Michael McCafferty - USA Biplane Tour


Day Fifty Two
Liberal Winds


Up before dawn, ready to go flying at first light to take advantage of the calmer, and cooler, air. Unfortunately Mother Nature must have forgotten that morning hours are supposed to have gentle winds. I rolled the Waco out of the main hangar to do the preflight inspection. One of the line boys helped me roll it out, and for whatever reason, I thought he chocked the wheels. He didn't. A minute later I turned around to see my plane being blown across the ramp, gaining speed with each second. We finally did catch up to it and got it stopped before it did any damage to itself or another plane/hangar/etc. This was my first clue that the winds were a bit stronger than I figured.

The second clue was my call to Flight Service. The were calling the winds at my first stop (Dalhart Texas) at 25 knots, gusting to 31, and it was forecast to get worse. I'm not really falling in love with Liberal Kansas, so I'm really looking forward to flying again sometime soon, but the weather is not cooperating.

So looking on the bright side, there is a B-17 and a B-24 (WWII bombers) scheduled to come in later in the day and I figure that I can hang out with these great old planes for a while and the day won't be a complete loss.

A little while later, a Mooney lands. I questioned the pilot about the winds, and he says he was fighting a headwind of 55 knots, and he was going in the same direction I have to go. No fun there at all. Better to be on the ground.

In the early afternoon the B-24 lands and taxis over to the Mid America Air Museum and I drive the courtesy car over to fully inspect it. I'm standing on the ground with my head stuck up inside the bomb bay and I notice that the wind is rocking the plane back and forth in its wheel chocks. This has got to be a 30,000 pound airplane! I am making a mental note that I am sure glad I'm not up there flying.

Then I meet Jim Reeves who just flew up from Tucumcari New Mexico in his Great Lakes biplane which he built himself. Took him 7 years. This is the cleanest, most perfect Great Lakes I have ever seen. He built it to be the lightest Great Lakes in the world. No starter, no generator, etc. He starts it by hand propping it. This little biplane weighs just over 1000 pounds. In the middle of this raging gale, Jim pack his passenger in the front seat, starts the plane, jumps in the back while it's rolling and takes off toward home. I'm standing there scratching my head and wondering how long it's going to take him.
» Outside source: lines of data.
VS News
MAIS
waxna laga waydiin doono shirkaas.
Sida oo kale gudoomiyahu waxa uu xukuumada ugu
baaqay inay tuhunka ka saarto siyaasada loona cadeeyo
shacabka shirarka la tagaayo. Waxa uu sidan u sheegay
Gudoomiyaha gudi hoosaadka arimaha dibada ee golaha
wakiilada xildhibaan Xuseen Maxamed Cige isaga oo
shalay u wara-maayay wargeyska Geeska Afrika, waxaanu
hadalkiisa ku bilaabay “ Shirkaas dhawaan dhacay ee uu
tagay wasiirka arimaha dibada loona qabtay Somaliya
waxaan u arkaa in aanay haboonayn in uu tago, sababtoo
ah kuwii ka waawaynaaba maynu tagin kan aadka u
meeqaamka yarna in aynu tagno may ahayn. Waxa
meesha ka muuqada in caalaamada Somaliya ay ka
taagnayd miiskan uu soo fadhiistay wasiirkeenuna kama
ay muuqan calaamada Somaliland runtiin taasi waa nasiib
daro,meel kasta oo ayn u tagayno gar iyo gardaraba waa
It's only about 100 miles, but his speed over the ground will be about 30 miles per hour, and he's going to have to stop for gas once.

Right after Jim disappears ever so slowly over the horizon, a yellow Stearman biplane taxis up. The pilot is Dutch Schultz out of Novato, California. Dutch is following the B-17 and B-24 around the country, selling rides in his Stearman. Doing a good business, too. These old bombers attract quite a crowd, and he sells his rides pretty cheap, so he get lots of takers. He started flying with the bombers just a couple of months ago. After he had been on the road selling rides for about a week, his wife asked him: "When will you be home?". After he sent her his earnings for the week, she now asks: "Where are you going next?". I love stories like that!

Dutch said that on his way in to Liberal today, the headwinds were so severe that the big trucks were passing him. In addition, the winds blew him 40 miles off course. He has none of the new-fangled equipment like GPS in his old Stearman, so he just uses "dead reckoning". He says that's why they paint the name of the town on top of those big water tanks. Says lots of times he'll just fly low enough to read the road signs to double check his position. He don't need no stinking GPS, man.

I'm having a lot more fun on the ground meeting people like Dutch and Jim and the duster pilots than I ever would have had in the air today. Maybe the winds will be better tomorrow, or maybe I'll meet Neil Armstrong and Chuck Yeager.